Matthew Wayne “Matt” Shepard was an American student at the University of Wyoming who was beaten, tortured and left to die near Laramie on the night of Oct. 6, 1998.
And now, in Joel Edgerton’s ” Boy Erased,” a film based on a memoir by Garrard Conley, we learn that the brutal slaughter of the souls and hearts of our gay children continues.
Matthew was whipped with a pistol, but as we’re shown here in a graphic scene, those who refuse to bend are beaten with a hard copy of the Holy Bible.
Each member of the subject’s family, including an hysterical baby sister, are forced to administer the punishment. Medieval? No, sir. It goes on today in many states.
We meet the Eamons: Jared, (Lucas Hedges) a troubled teen; father Marshall (Russell Crowe), who is a lay minister and owner of a Ford dealership and mother Nancy (a very good Nicole Kidman) a Christian housewife.
Trouble begins when, in a scene after an incident at Jared’s college, the ‘problem’ of his sexuality is brought to the fore.
When Jared, full of confusion and fear, confesses to his parents that he “thinks about men,” Marshall summons a couple of fellow pastors to the house for a “laying on of the hands.” It’s a chilling scene.
When the conservative Ford dealership/minister of the Gospel father and his obedient wife catch their breaths, they pack up Jared’s belongings and enlist him in a gay conversion center called “Love in Action,” a kind of cleanse your mind and soul laundry, hoping that he will come out all clean, pressed, starched and “straight.”
The time spent in “God’s concentration camp” at Love in Action is painful and uncomfortable to watch.

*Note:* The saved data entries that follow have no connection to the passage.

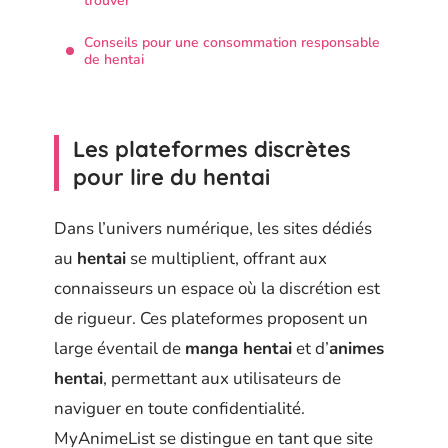
trouver
Conseils pour une consommation responsable
de hentai
Les plateformes discrètes
pour lire du hentai
Dans l’univers numérique, les sites dédiés
au
hentai
se multiplient, offrant aux
connaisseurs un espace où la discrétion est
de rigueur. Ces plateformes proposent un
large éventail de
manga hentai
et d’
animes
hentai
, permettant aux utilisateurs de
naviguer en toute confidentialité.
MyAnimeList se distingue en tant que site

But stay with it, it’s good for you to see.
For a few moments we see the despair and confusion in Jared’s eyes and hold out hope that he will bust one of the stained glass windows and run for his life. But it’s clear that Jared loves his parents, and hopes all of this will somehow just go away like a bad dream from which he will awaken.

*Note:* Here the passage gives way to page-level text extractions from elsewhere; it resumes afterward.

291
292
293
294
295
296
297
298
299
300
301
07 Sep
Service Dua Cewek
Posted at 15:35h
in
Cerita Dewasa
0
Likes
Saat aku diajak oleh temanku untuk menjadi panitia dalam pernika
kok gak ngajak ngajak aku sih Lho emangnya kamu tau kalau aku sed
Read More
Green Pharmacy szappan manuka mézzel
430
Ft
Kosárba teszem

Then when something deep inside his heart breaks free, he calls his mother and tells her to come get him. “Mom, I’m in trouble.”
To his credit, director Edgerton never portrays the parents as cardboard villains, but simple Christians trying to grapple with the truth.

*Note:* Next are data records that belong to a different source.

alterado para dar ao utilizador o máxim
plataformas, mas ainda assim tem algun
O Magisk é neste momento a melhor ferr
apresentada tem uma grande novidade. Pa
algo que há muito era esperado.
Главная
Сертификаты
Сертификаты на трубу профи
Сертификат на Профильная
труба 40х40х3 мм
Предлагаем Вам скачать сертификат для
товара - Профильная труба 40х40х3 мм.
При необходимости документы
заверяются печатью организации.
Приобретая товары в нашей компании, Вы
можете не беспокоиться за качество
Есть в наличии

The Eamons are in fact just as confused as their son when they see this “thing” come into their home, invading their lives like a flu.
I was happy to see Kidman excelling here in a fine performance. When she confronts her “what have I done” moment, she rushes to rescue her son from the program. In a rage, she pounds on the glass door until it seems it will break. When they let her in, she pulls her son to her like a mother lion and snarls, “I love my son, I love my God … but shame on you,” she shouts at the cleansers, “shame on all of you.”
Kidman’s tears at that moment were the realest she’s ever shed. It’s a bravado moment.
Hedges, a passable actor, did his best, but failed to move me as Jared. He seems to be the same boy he was in “Three Billboards” and “Lady Bird.”
Director Edgerton, playing Victor Sykes the camp program director, seemed to have too much to do to be convincing. The real Sykes story is a movie for another day. You can Google this monster.
Crowe, a brilliant actor, is miscast here. That old Crowe spark failed to ignite. In fairness, this is a role better suited to Steve Carell.
“Boy Erased,” not a terribly good movie, but has value in that it brings to the surface the ignorance and evil in the idea of sexual conversion.
J.P. Devine, of Waterville, is a former stage and film actor.